(Stored data entries)
------------------------------------
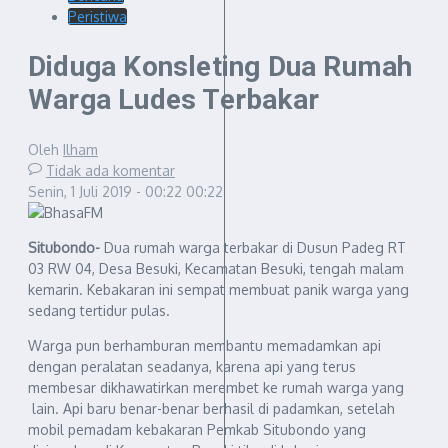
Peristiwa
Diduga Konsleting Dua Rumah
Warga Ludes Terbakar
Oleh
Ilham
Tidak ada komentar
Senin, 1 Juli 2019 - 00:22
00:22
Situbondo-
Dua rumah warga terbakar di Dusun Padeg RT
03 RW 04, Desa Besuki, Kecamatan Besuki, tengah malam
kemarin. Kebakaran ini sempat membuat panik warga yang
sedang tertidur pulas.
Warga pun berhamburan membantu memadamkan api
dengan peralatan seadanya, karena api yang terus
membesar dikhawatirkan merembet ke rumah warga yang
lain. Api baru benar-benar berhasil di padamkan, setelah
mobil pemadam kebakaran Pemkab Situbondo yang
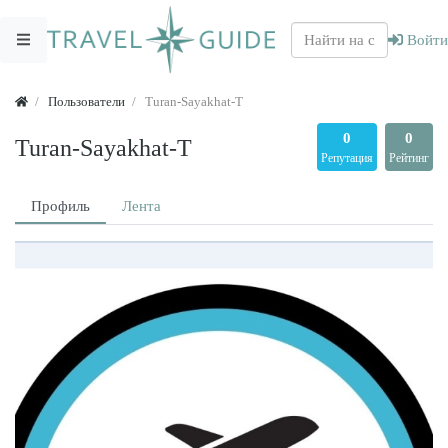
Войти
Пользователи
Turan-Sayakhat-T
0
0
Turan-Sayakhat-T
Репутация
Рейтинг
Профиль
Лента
------------------------------------
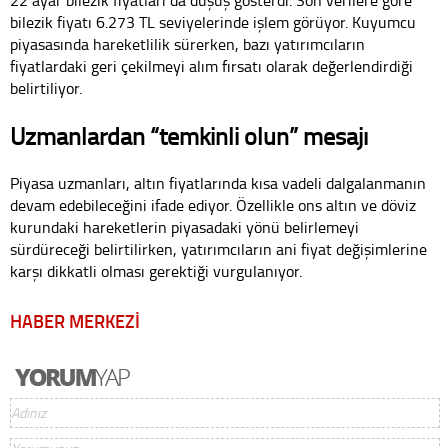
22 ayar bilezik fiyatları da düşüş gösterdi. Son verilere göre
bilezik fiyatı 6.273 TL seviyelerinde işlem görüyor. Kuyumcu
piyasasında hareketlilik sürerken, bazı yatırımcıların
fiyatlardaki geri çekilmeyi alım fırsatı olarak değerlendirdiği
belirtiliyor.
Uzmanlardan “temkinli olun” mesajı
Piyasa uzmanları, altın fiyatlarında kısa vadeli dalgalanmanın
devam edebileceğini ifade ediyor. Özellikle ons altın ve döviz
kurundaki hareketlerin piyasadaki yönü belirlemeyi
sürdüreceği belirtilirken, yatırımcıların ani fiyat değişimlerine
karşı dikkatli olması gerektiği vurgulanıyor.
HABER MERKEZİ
------------------------------------
▶ [WHAT IS EXPECTED] Word for word, restate the lines of the data above that fall between the line holding "Piyasa uzmanları, altın" and the line holding "HABER MERKEZİ", inclusive, and no other lines.

▶ [ANSWER BOX]
Piyasa uzmanları, altın fiyatlarında kısa vadeli dalgalanmanın
devam edebileceğini ifade ediyor. Özellikle ons altın ve döviz
kurundaki hareketlerin piyasadaki yönü belirlemeyi
sürdüreceği belirtilirken, yatırımcıların ani fiyat değişimlerine
karşı dikkatli olması gerektiği vurgulanıyor.
HABER MERKEZİ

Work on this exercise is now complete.